My architecture in AWS is as follows:
There are 2 identical zabbix agents (based on zabbix/zabbix-agent:centos-4.0.11) each one running on a different EC2 instance. Zabbix server runs on a third instance (also dockerized with dockbix using 4.0 version as well), all three of them inside the same VPC.
The idea is to have a Network Load Balancer that listens to the port that both agents run (10050) and have those 2 aforementioned instances being registered on the target group. Then, the DNS of this NLB would be provided to the Zabbix host configuration as the interface. The goal is to have multiple zabbix hosts targeting the same NLB and their requests being routed according to traffic load to the different agent. There is a zabbix agent item in each host that invokes a UserParameter (a python script) that is defined in each one of the two zabbix agent conf file.
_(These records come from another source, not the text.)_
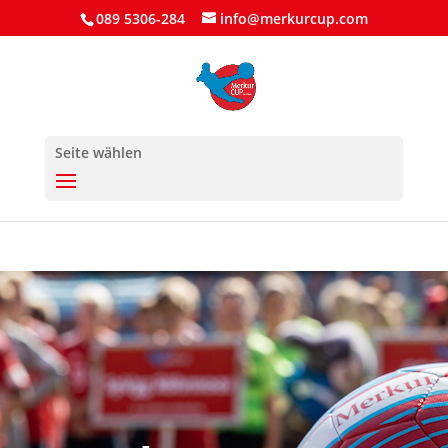
089 5306-284
info@merkurcup.com
Seite wählen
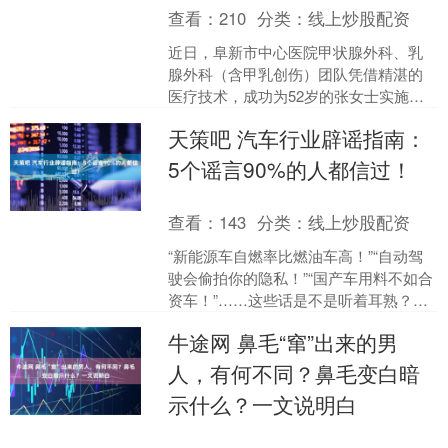
查看：
210
分类：
线上炒股配资
近日，阜新市中心医院甲状腺外科、乳
腺外科（含甲乳创伤）团队凭借精湛的
医疗技术，成功为52岁的张女士实施腔
镜下乳腺癌根治术联合腋窝前哨淋巴结
天策吧 汽车行业辟谣指南：
活检术。据了解，该单一....
5个谣言90%的人都信过！
查看：
143
分类：
线上炒股配资
“新能源车自燃率比燃油车高！”“自动驾
驶会偷拍你的隐私！”“国产车用料不如合
资车！”……这些话是不是听着耳熟？在
汽车行业，谣言就像野火，烧得消费者
牛途网 鼻毛“窜”出来的男
心慌慌，烧得车....
人，有何不同？鼻毛变白暗
示什么？一文说明白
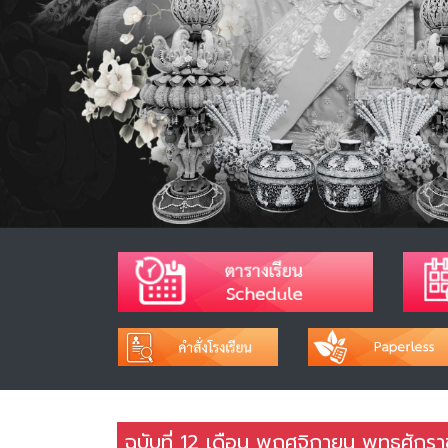
ฉบับที่ 12 เดือน พฤศจิกายน พุทธศักร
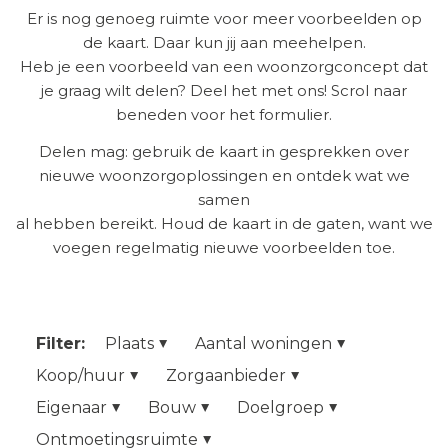
Er is nog genoeg ruimte voor meer voorbeelden op
de kaart. Daar kun jij aan meehelpen.
Heb je een voorbeeld van een woonzorgconcept dat
je graag wilt delen? Deel het met ons! Scrol naar
beneden voor het formulier.
Delen mag: gebruik de kaart in gesprekken over
nieuwe woonzorgoplossingen en ontdek wat we
samen
al hebben bereikt. Houd de kaart in de gaten, want we
voegen regelmatig nieuwe voorbeelden toe.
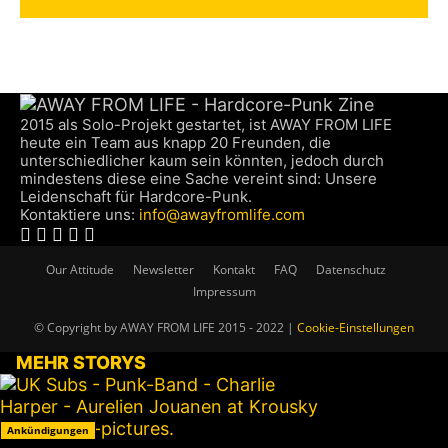
2015 als Solo-Projekt gestartet, ist AWAY FROM LIFE
heute ein Team aus knapp 20 Freunden, die
unterschiedlicher kaum sein könnten, jedoch durch
mindestens diese eine Sache vereint sind: Unsere
Leidenschaft für Hardcore-Punk.
Kontaktiere uns:
info@awayfromlife.com
Our Attitude
Newsletter
Kontakt
FAQ
Datenschutz
Impressum
© Copyright by AWAY FROM LIFE 2015 - 2022 |
Cookie-Einstellungen
MEHR STORYS
Ankündigungen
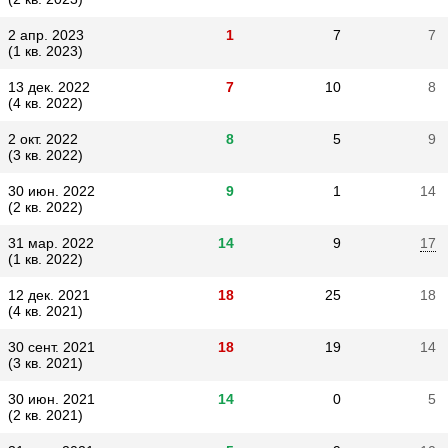
2 апр. 2023
1
7
7
(1 кв. 2023)
13 дек. 2022
7
10
8
(4 кв. 2022)
2 окт. 2022
8
5
9
(3 кв. 2022)
30 июн. 2022
9
1
14
(2 кв. 2022)
31 мар. 2022
14
9
17
(1 кв. 2022)
12 дек. 2021
18
25
18
(4 кв. 2021)
30 сент. 2021
18
19
14
(3 кв. 2021)
30 июн. 2021
14
0
5
(2 кв. 2021)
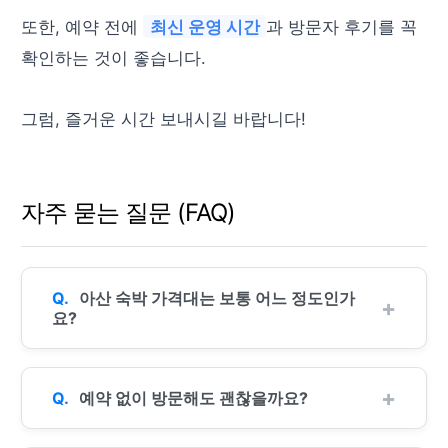
또한, 예약 전에
최신 운영 시간
과 방문자 후기를 꼭
확인하는 것이 좋습니다.
그럼, 즐거운 시간 보내시길 바랍니다!
자주 묻는 질문 (FAQ)
아산 숙박 가격대는 보통 어느 정도인가
요?
예약 없이 방문해도 괜찮을까요?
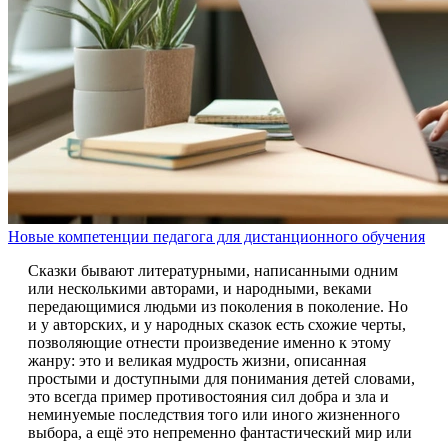
Новые компетенции педагога для дистанционного обучения
Сказки бывают литературными, написанными одним
или несколькими авторами, и народными, веками
передающимися людьми из поколения в поколение. Но
и у авторских, и у народных сказок есть схожие черты,
позволяющие отнести произведение именно к этому
жанру: это и великая мудрость жизни, описанная
простыми и доступными для понимания детей словами,
это всегда пример противостояния сил добра и зла и
неминуемые последствия того или иного жизненного
выбора, а ещё это непременно фантастический мир или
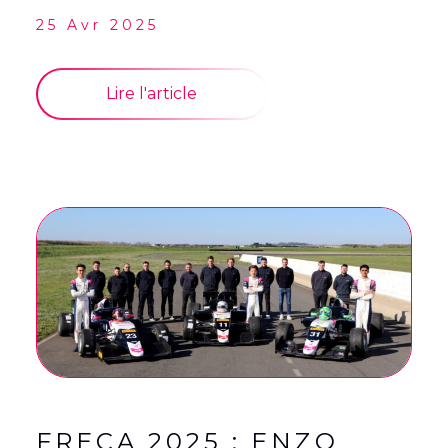
25 Avr 2025
Lire l'article
FRECA 2025 : ENZO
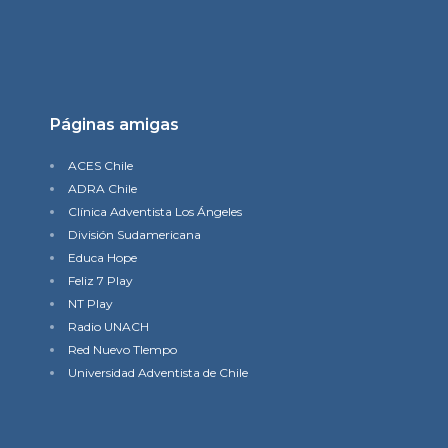
Páginas amigas
ACES Chile
ADRA Chile
Clínica Adventista Los Ángeles
División Sudamericana
Educa Hope
Feliz 7 Play
NT Play
Radio UNACH
Red Nuevo TIempo
Universidad Adventista de Chile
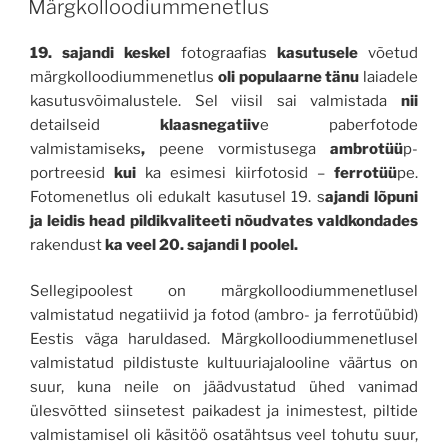
Märgkolloodiummenetlus
19. sajandi keskel
fotograafias
kasutusele
võetud
märgkolloodiummenetlus
oli populaarne tänu
laiadele
kasutusvõimalustele. Sel viisil sai valmistada
nii
detailseid
klaasnegatiiv
e paberfotode
valmistamiseks
,
peene vormistusega
ambrotüü
p-
portreesid
kui
ka esimesi kiirfotosid –
ferrotüü
pe.
Fotomenetlus oli edukalt kasutusel 19. s
ajandi lõpuni
ja
leidis head pildikvaliteeti nõudvates valdkondades
rakendust
ka veel 20. sajandi I poolel.
Sellegipoolest on märgkolloodiummenetlusel
valmistatud negatiivid ja fotod (ambro- ja ferrotüübid)
Eestis väga haruldased. Märgkolloodiummenetlusel
valmistatud pildistuste kultuuriajalooline väärtus on
suur, kuna neile on jäädvustatud ühed vanimad
ülesvõtted siinsetest paikadest ja inimestest, piltide
valmistamisel oli käsitöö osatähtsus veel tohutu suur,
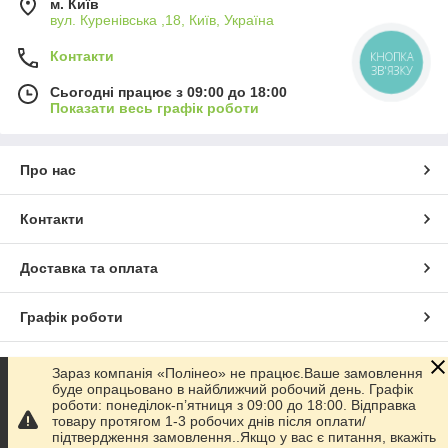
м. Київ
вул. Куренівська ,18, Київ, Україна
Контакти
КНОПКА
ЗВ'ЯЗКУ
Сьогодні працює з 09:00 до 18:00
Показати весь графік роботи
Про нас
Контакти
Доставка та оплата
Графік роботи
Повна версія сайту
Зараз компанія «Полінео» не працює.Ваше замовлення
буде опрацьовано в найближчий робочий день. Графік
роботи: понеділок-п’ятниця з 09:00 до 18:00. Відправка
Сайт створено на маркетплейсі
Prom.ua
товару протягом 1-3 робочих днів після оплати/
підтвердження замовлення..Якщо у вас є питання, вкажіть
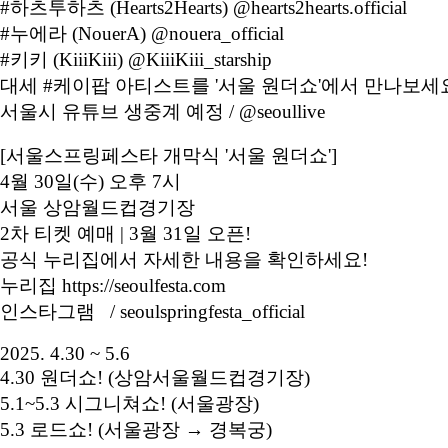
#하츠투하츠 (Hearts2Hearts) @hearts2hearts.official
#누에라 (NouerA) @nouera_official
#키키 (KiiiKiii) @KiiiKiii_starship
대세 #케이팝 아티스트를 '서울 원더쇼'에서 만나보세
서울시 유튜브 생중계 예정 / @seoullive
[서울스프링페스타 개막식 '서울 원더쇼']
4월 30일(수) 오후 7시
서울 상암월드컵경기장
2차 티켓 예매 | 3월 31일 오픈!
공식 누리집에서 자세한 내용을 확인하세요!
누리집 https://seoulfesta.com
인스타그램 / seoulspringfesta_official
2025. 4.30 ~ 5.6
4.30 원더쇼! (상암서울월드컵경기장)
5.1~5.3 시그니쳐쇼! (서울광장)
5.3 로드쇼! (서울광장 → 경복궁)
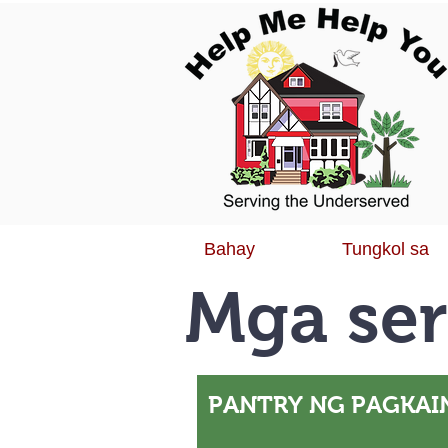
Bahay
Tungkol sa
Mga ser
PANTRY NG PAGKAI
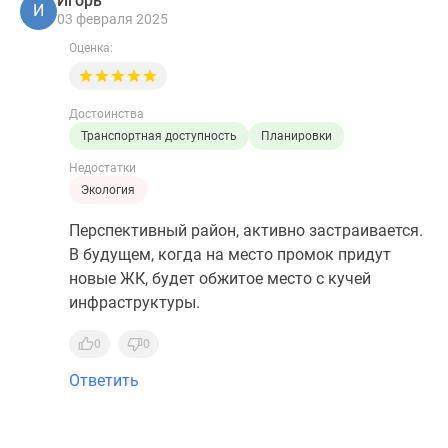
Игорь
И
03 февраля 2025
Оценка:
Достоинства
Транспортная доступность
Планировки
Недостатки
Экология
Перспективный район, активно застраивается.
В будущем, когда на место промок придут
новые ЖК, будет обжитое место с кучей
инфраструктуры.
0
0
Ответить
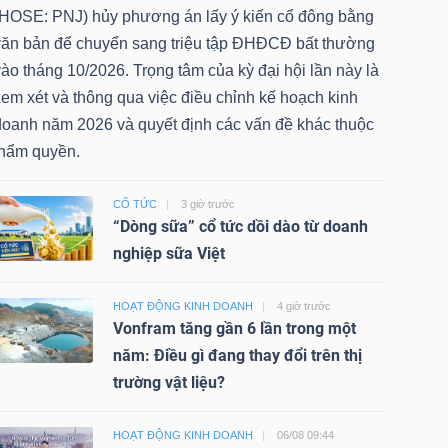
(HOSE: PNJ) hủy phương án lấy ý kiến cổ đông bằng
văn bản để chuyển sang triệu tập ĐHĐCĐ bất thường
ào tháng 10/2026. Trọng tâm của kỳ đại hội lần này là
em xét và thông qua việc điều chỉnh kế hoạch kinh
doanh năm 2026 và quyết định các vấn đề khác thuộc
thẩm quyền.
CỔ TỨC
3 giờ trước
“Dòng sữa” cổ tức dồi dào từ doanh
nghiệp sữa Việt
HOẠT ĐỘNG KINH DOANH
4 giờ trước
Vonfram tăng gần 6 lần trong một
năm: Điều gì đang thay đổi trên thị
trường vật liệu?
HOẠT ĐỘNG KINH DOANH
06/08 09:44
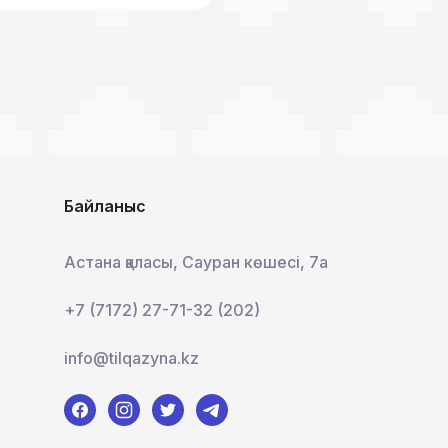
Байланыс
Астана қаласы, Сауран көшесі, 7а
+7 (7172) 27-71-32 (202)
info@tilqazyna.kz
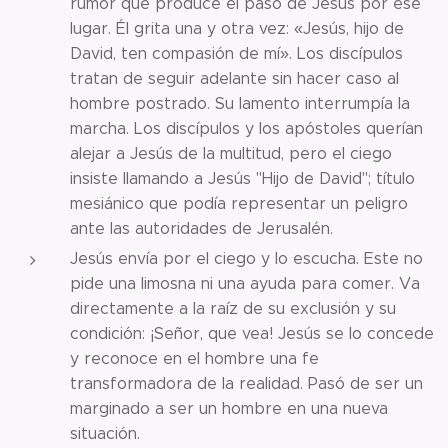
rumor que produce el paso de Jesús por ese
lugar. Él grita una y otra vez: «Jesús, hijo de
David, ten compasión de mí». Los discípulos
tratan de seguir adelante sin hacer caso al
hombre postrado. Su lamento interrumpía la
marcha. Los discípulos y los apóstoles querían
alejar a Jesús de la multitud, pero el ciego
insiste llamando a Jesús "Hijo de David"; título
mesiánico que podía representar un peligro
ante las autoridades de Jerusalén.
Jesús envía por el ciego y lo escucha. Este no
pide una limosna ni una ayuda para comer. Va
directamente a la raíz de su exclusión y su
condición: ¡Señor, que vea! Jesús se lo concede
y reconoce en el hombre una fe
transformadora de la realidad. Pasó de ser un
marginado a ser un hombre en una nueva
situación.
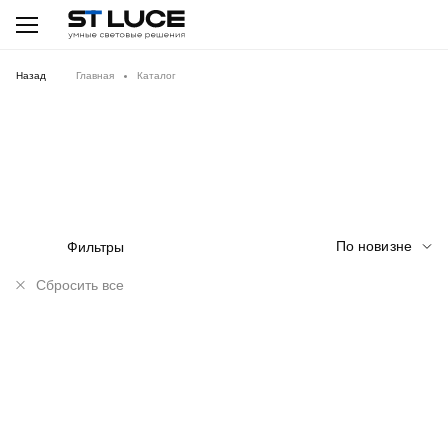
Назад
Главная
Каталог
По новизне
Фильтры
Сбросить все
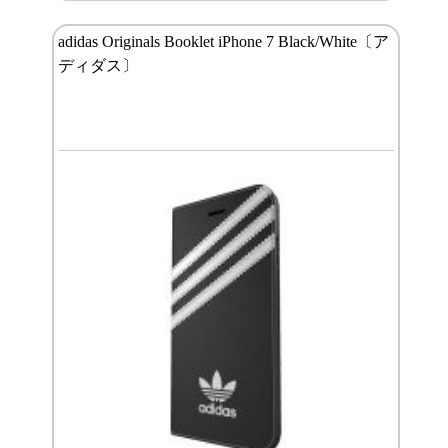
adidas Originals Booklet iPhone 7 Black/White〔ア
ディダス〕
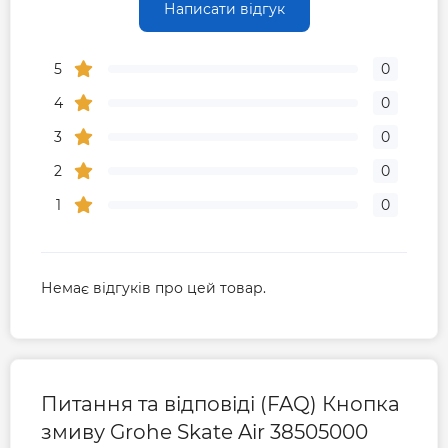
Написати відгук
5
0
4
0
3
0
2
0
1
0
Немає відгуків про цей товар.
Питання та відповіді (FAQ) Кнопка
змиву Grohe Skate Air 38505000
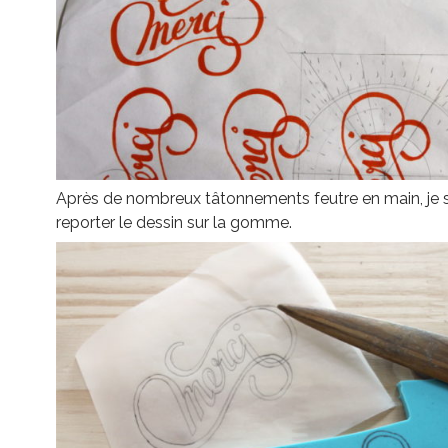
Après de nombreux tâtonnements feutre en main, je s
reporter le dessin sur la gomme.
My problem is as follows: zabbix_get (and the equivalent call made automatically according to the interval set in the host conf) timeouts occasionally. One time I get a successful response
{"response":"success","info":"processed: 4; failed: 0; total: 4; seconds spent: 0.000106"}
(python script used is pretty fast, it just takes 1 second) and other times I get a response such as:
zabbix_get [4515]: Timeout while executing operation.
This happens one after another. So one succeeded and the next timeouts, then the next succeeds and so on.
I have tried to test the connection with telnet, and it works all the time. I have even tried to use a simple tcp echo container, which also worked fine all the time.
Any ideas on what might be wrong would be greatly appreciated :)
EDIT: Just wanted to note that this behavior occurs not just with my custom UserParameter defined script, but also with built-in agent calls such as agent.version
or agent.ping
or net.tcp.port[<serverIp>, 10051]
etc
EDIT2: With tcpdump src <serverIp>
run inside the agent instances it seems there is similar traffic happening with a successful and a timed out response
So apparently I needed to enable cross-AZ load balancing for my internal nlb. That's why it was timing out every second request, as all my instances were in one availability region.